In 1995, Gwynn was given the Branch Rickey Award, given annually to one player in recognition of his outstanding community service. In 1998, he was honored with the Lou Gehrig Memorial Award, for the player who best exhibits the character and integrity of Gehrig, another tremendous star who was taken too soon. In 1999, Gwynn was selected for the Roberto Clemente Award, as the MLB player who “best exemplifies the game of baseball, sportsmanship, community involvement and the individual’s contribution to his team.” Clemente himself died in a plane crash in 1972 while en route to Nicaragua to deliver aid to earthquake victims.

Those three awards — and the fact that he won all of them — tells you just who Tony Gwynn was and what he meant to the game of baseball. He is one of only four men to be recognized with all three honors, along with Jamie Moyer, Curt Schilling and John Smoltz.

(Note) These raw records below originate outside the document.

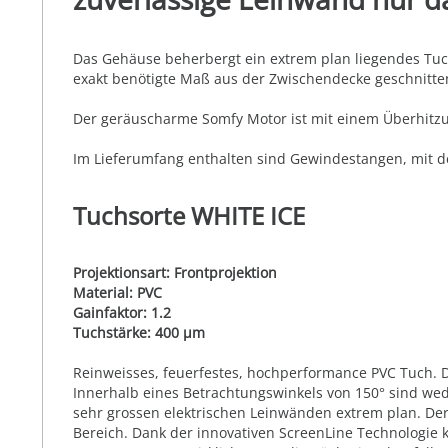
Das Gehäuse beherbergt ein extrem plan liegendes Tuch u
exakt benötigte Maß aus der Zwischendecke geschnitte
Der geräuscharme Somfy Motor ist mit einem Überhitzu
Im Lieferumfang enthalten sind Gewindestangen, mit d
Tuchsorte WHITE ICE
Projektionsart: Frontprojektion
Material: PVC
Gainfaktor: 1.2
Tuchstärke: 400 µm
Reinweisses, feuerfestes, hochperformance PVC Tuch. Die
Innerhalb eines Betrachtungswinkels von 150° sind we
sehr grossen elektrischen Leinwänden extrem plan. Der
Bereich. Dank der innovativen ScreenLine Technologie 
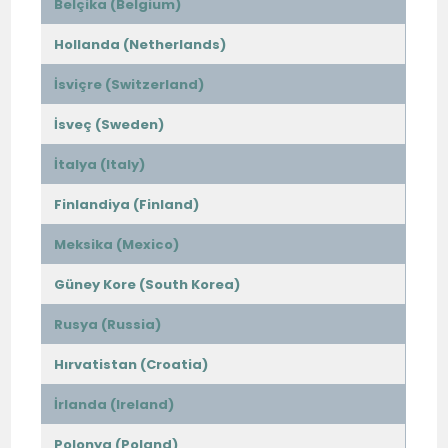
Belçika (Belgium)
Hollanda (Netherlands)
İsviçre (Switzerland)
İsveç (Sweden)
İtalya (Italy)
Finlandiya (Finland)
Meksika (Mexico)
Güney Kore (South Korea)
Rusya (Russia)
Hırvatistan (Croatia)
İrlanda (Ireland)
Polonya (Poland)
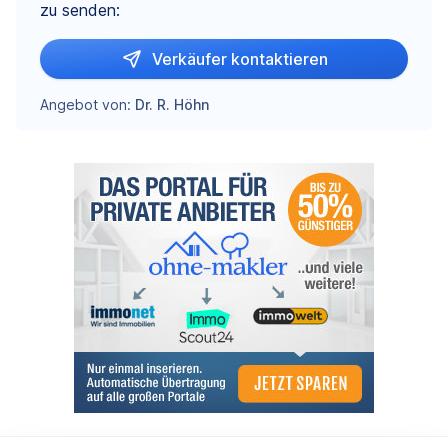
zu senden:
Verkäufer kontaktieren
Angebot von:
Dr. R. Höhn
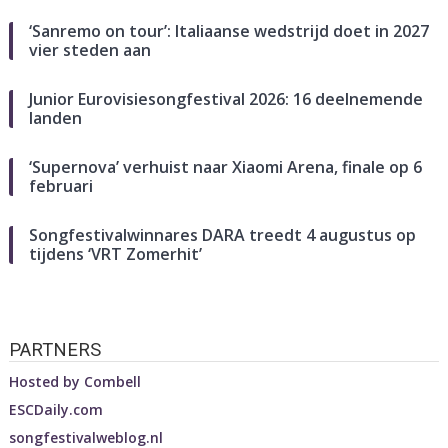
‘Sanremo on tour’: Italiaanse wedstrijd doet in 2027
vier steden aan
Junior Eurovisiesongfestival 2026: 16 deelnemende
landen
‘Supernova’ verhuist naar Xiaomi Arena, finale op 6
februari
Songfestivalwinnares DARA treedt 4 augustus op
tijdens ‘VRT Zomerhit’
PARTNERS
Hosted by
Combell
ESCDaily.com
songfestivalweblog.nl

Perhaps that’s why, as we sat in this dark, cramped, cluttered office, Gwynn wanted to tell me about Strasburg’s maturation from the time he started as an under-recruited, out-of-shape freshman to his ascent to the top pitching prospect of a generation. He talked about Strasburg’s growth not as a player, but as a human being.

“The stuff he does on the field, he really had to work at,” he explained, discussing Strasburg’s physical improvement over the years. But he credited the pitcher’s mental makeup, which he said existed all along.

“All the other stuff, what you see now is what we saw when he came here as a freshman.”

Gwynn deserves at least some of the credit for harnessing that drive, though, helping mold Strasburg into one of the top young pitchers in the sport.

The two remained close over the years, with Gwynn making it out for Strasburg’s annual 5K fundraiser a couple years prior, despite the former’s poor health. A memento of their shared success sat on the shelf across from Gwynn’s desk — the Golden Field Award, given to the school as a counterpart to the Golden Spikes Award, which Strasburg won in 2009 as the top amateur player in the country.

The rest of the awards, the ones that simply can’t fit into this space, are stored in the school’s Sports Hall of Fame, a storage locker of trophies and framed photos with an entire corner devoted to Gwynn and his success.

But this day, we talked only about Strasburg. Gwynn watched video footage from the pitcher’s prior start on his computer as we chatted. And as great as that is, to talk and analyze baseball with a childhood hero, something is missing.

Gwynn’s voice seemed upbeat, but it lacked the animation, the liveliness that made his infectious personality so endearing. His famous laugh, the jolly bellow that accompanied his ear-to-ear grin with an ivory white smile were all absent. Subconsciously, I wished I could say something funny to bring it out of him. But deep down, I knew it wasn’t just me.

The scars from prior surgeries had left him with a slight vocal affectation, and restricted his facial muscles in a way that made that trademark grin impossible.

It’s hard to watch your heroes fade, and I remember the acute pain that accompanied the honor of getting to meet and chat with Gwynn that day. But it’s much harder to watch those heroes disappear entirely, especially when they are far too young.